It is cliché to say that women are the weaker sex. It was not too long ago when the things women were allowed to do were very limited. They were not allowed to wear skimpy clothing. They couldn’t even go to school. If they did, they only had limited subjects to study. Women were passive. They were fine about not being prioritized by the law. Then again, this did not last long. There were strong and courageous women who fought for their rights. The women of today are reaping all the benefits, especially when they were finally included in the law.
This year, a number of non-residents enrolling in law school are increasing. More foreigners are taking up law. Compared to the part years, more minorities are venturing on the field of law. Some of these ethnic minorities are women. Women, who are also members of the ethnic minority, studying law, are something that is unfamiliar to most of us. It just goes to show that women are getting braver as years pass.
It is then important to study women in law in comparison to the different ethnicities and minorities. First, we should look at how women are doing in the industry of law. This will include women as a group of people taken care and prioritized by the law, and women as a member of a group that creates the laws for commoners to follow. In short, women practicing law and women being governed by the law are the two sides of the coin that should be scrutinized.
The Law’s Representation and Treatment of Women
In the past years, law paid attention to women. The constitution and basic human rights show it all; however, this attention given to women by the law is very scant. All considerations and explorations, when dealing with rights and when creating a new law, are all centered to the male species. Humanity is explored to be able to come up with a sound law. Then again, this exploration is confined to the exploration of men. The women almost have no place in the law (Tilly and Gurin 1990, p. 485).
There was an era of the feminine mystique. During this time, women are passive and submissive. This was also an era of general conservatism. This is partly because of the American society’s pervasive permeation, in which all people engaged in psychoanalytic thinking. Consequently, the people made use of the law and of social science as well, as a social control.
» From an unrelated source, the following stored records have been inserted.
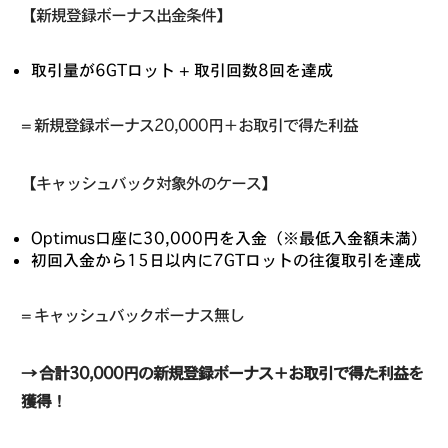
【新規登録ボーナス出金条件】
取引量が6GTロット + 取引回数8回を達成
= 新規登録ボーナス20,000円＋お取引で得た利益
【キャッシュバック対象外のケース】
Optimus口座に30,000円を入金（※最低入金額未満）
初回入金から15日以内に7GTロットの往復取引を達成
= キャッシュバックボーナス無し
→ 合計30,000円の新規登録ボーナス＋お取引で得た利益を
獲得！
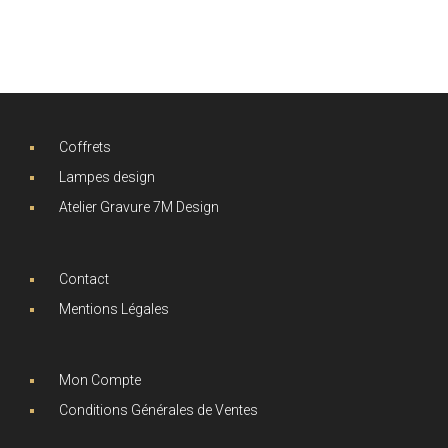
Coffrets
Lampes design
Atelier Gravure 7M Design
Contact
Mentions Légales
Mon Compte
Conditions Générales de Ventes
People failed to see that the law should also be a means of social inquiry (Tilly and Gurin 1990, p. 485).
The law, during this time, only described the role of the women in society. It described where they stood, where exactly in the society should they be found. No one had the initiative to analyze the role of women in society. Their capacity to think and do things was generally underestimated, which is exactly the reason why the attention paid to them was very scant (Aggarwal, University of Delhi and Women’s Studies and Development Center 2002, p. 205).
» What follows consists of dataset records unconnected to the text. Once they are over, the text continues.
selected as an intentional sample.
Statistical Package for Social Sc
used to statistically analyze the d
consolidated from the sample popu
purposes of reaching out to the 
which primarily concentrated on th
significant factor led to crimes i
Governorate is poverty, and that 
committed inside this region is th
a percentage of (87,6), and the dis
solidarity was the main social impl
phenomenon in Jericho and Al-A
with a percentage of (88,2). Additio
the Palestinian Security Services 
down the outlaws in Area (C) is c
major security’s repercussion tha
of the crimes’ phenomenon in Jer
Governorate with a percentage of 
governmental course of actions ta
What the law should have been capable of doing during those early times was to explain why women grew to be that way. There should have been researches and studies conducted to be able to come up with a more substantial and sensible constitution, where women would have been given the voice they rightfully deserve. Such act was not expected, because this occurred during the time when the only voices of the nation were the males. Everyone was busy about other social problems and issues, and complacency about gender issues got the better of most of the people in a given community (Aggarwal, University of Delhi and Women’s Studies and Development Center 2002, p. 205).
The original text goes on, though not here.